Wednesday, 29 August 2012

Crash victims’ identification process continues

The Indonesian disaster victim identification (DVI) team has found it difficult to identify the remains of the victims of last week’s Cessna Piper Navayo Chiftain PA31 crash in East Kalimantan due to their condition.

Budi, of the Indonesia DVI, said that the remains that were severely damaged and too difficult to identify at the AW Syahranie hospital in Samarinda, East Kalimantan, and would be sent to Jakarta for further investigation.

“We have been working very hard round the clock, matching the DNA of the victims and those of their respective family members,” Budi said on the phone on Tuesday.

Matching the DNA, according to Budi, was the most effective way of revealing the identities of all the victims, especially due to the condition of the remains.

He said the family members of each of the victims had arrived in Samarinda for that purpose.

He also expressed gratitude to the Australian Embassy for having brought the son of Australian Peter John Elliott, one of the victims, from Australia to Samarinda.

Elliot’s remains were found among the wreckage of the aircraft on the slope of Mt. Mayang on the border of Bontang East Kutai.

Budi said that although Elliot was the only foreign victim, his body was difficult to identify because of severe burns.

He also said that despite such difficulties, the DVI team was confident it would be able to identify each of the victims’ bodies, but it would take time to ensure accuracy.

“The conditions of the victims were similar to the victims of the Sukhoi crash. The Sukhoi victims were evacuated earlier while those of the Cessna were evacuated in pieces and mixed with the elements thanks to the rain,” he said.

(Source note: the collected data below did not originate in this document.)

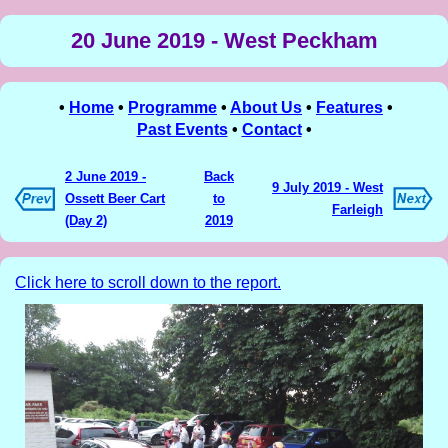
20 June 2019 - West Peckham
•
Home
•
Programme
•
About Us
•
Features
•
Past Events
•
Contact
•
2 June 2019 -
Back
9 July 2019 - West
Ossett Beer Cart
to
Farleigh
(Day 2)
2019
Click here to scroll down to the report.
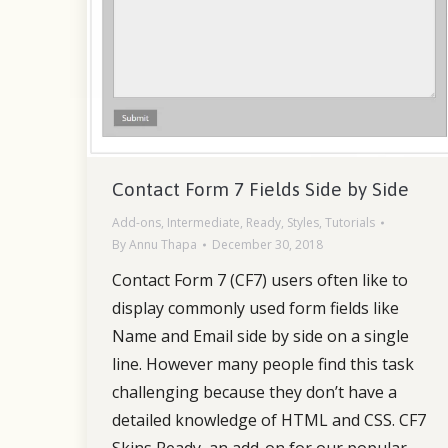
Contact Form 7 Fields Side by Side
Add-ons
,
Intermediate
,
Ready
,
Styles
,
Tutorials
By
Annu Thapa
December 30, 2018
Contact Form 7 (CF7) users often like to
display commonly used form fields like
Name and Email side by side on a single
line. However many people find this task
challenging because they don’t have a
detailed knowledge of HTML and CSS. CF7
Skins Ready, an add-on for our popular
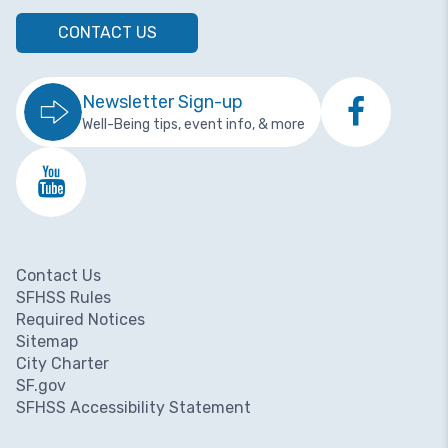
CONTACT US
Newsletter Sign-up
Well-Being tips, event info, & more
Contact Us
Footer menu
SFHSS Rules
Required Notices
Sitemap
City Charter
SF.gov
SFHSS Accessibility Statement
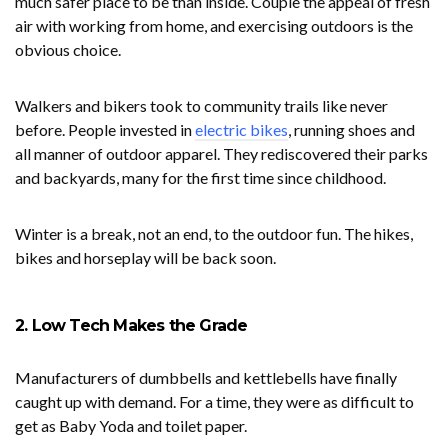
much safer place to be than inside. Couple the appeal of fresh
air with working from home, and exercising outdoors is the
obvious choice.
Walkers and bikers took to community trails like never
before. People invested in
electric bikes
, running shoes and
all manner of outdoor apparel. They rediscovered their parks
and backyards, many for the first time since childhood.
Winter is a break, not an end, to the outdoor fun. The hikes,
bikes and horseplay will be back soon.
2. Low Tech Makes the Grade
Manufacturers of dumbbells and kettlebells have finally
caught up with demand. For a time, they were as difficult to
get as Baby Yoda and toilet paper.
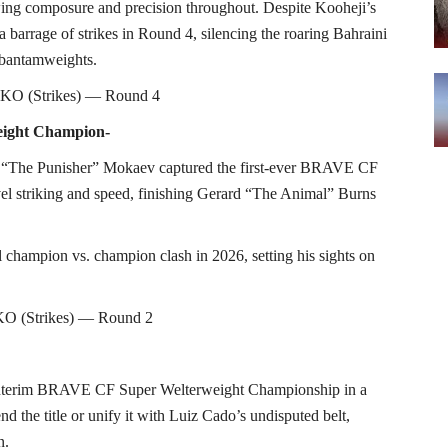
wing composure and precision throughout. Despite Kooheji’s
 barrage of strikes in Round 4, silencing the roaring Bahraini
 bantamweights.
 TKO (Strikes) — Round 4
eight Champion-
 “The Punisher” Mokaev captured the first-ever BRAVE CF
l striking and speed, finishing Gerard “The Animal” Burns
al champion vs. champion clash in 2026, setting his sights on
O (Strikes) — Round 2
e interim BRAVE CF Super Welterweight Championship in a
d the title or unify it with Luiz Cado’s undisputed belt,
n.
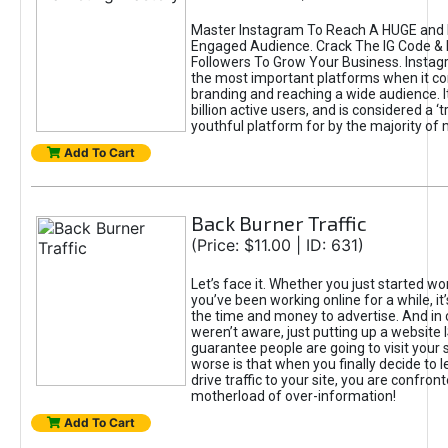
Master Instagram To Reach A HUGE and I
Engaged Audience. Crack The IG Code & 
Followers To Grow Your Business. Instag
the most important platforms when it c
branding and reaching a wide audience. I
billion active users, and is considered a ‘
youthful platform for by the majority of 
Add To Cart
Back Burner Traffic
(Price: $11.00 | ID: 631)
Let’s face it. Whether you just started wo
you’ve been working online for a while, it’
the time and money to advertise. And in
weren’t aware, just putting up a website 
guarantee people are going to visit your 
worse is that when you finally decide to 
drive traffic to your site, you are confron
motherload of over-information!
Add To Cart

The flaming wreck of the Cessna plane that went missing in East Kalimantan last week was discovered late on Sunday. All the four passengers, including the pilot, were dead.

The plane, chartered by Elliott Geophysics International to survey a coal mining site, was carrying four men — pilot Capt. Marshal Basir, two Indonesians, and the company’s Australian owner, Peter John Elliot — when it vanished from the radar screens of local aircraft control on Friday evening.

The Cessna left the airport in Samarinda on Friday morning for what was to have been a 90-minute survey of a coal mining site near the city of Bontang, about 120-airline kilometers away.

After the aircraft failed to return, four helicopters and a 400-personstrong search-and-rescue team attempted to find the Cessna.

The aircraft was located on the slopes of Mt. Mayang in East Kutai regency.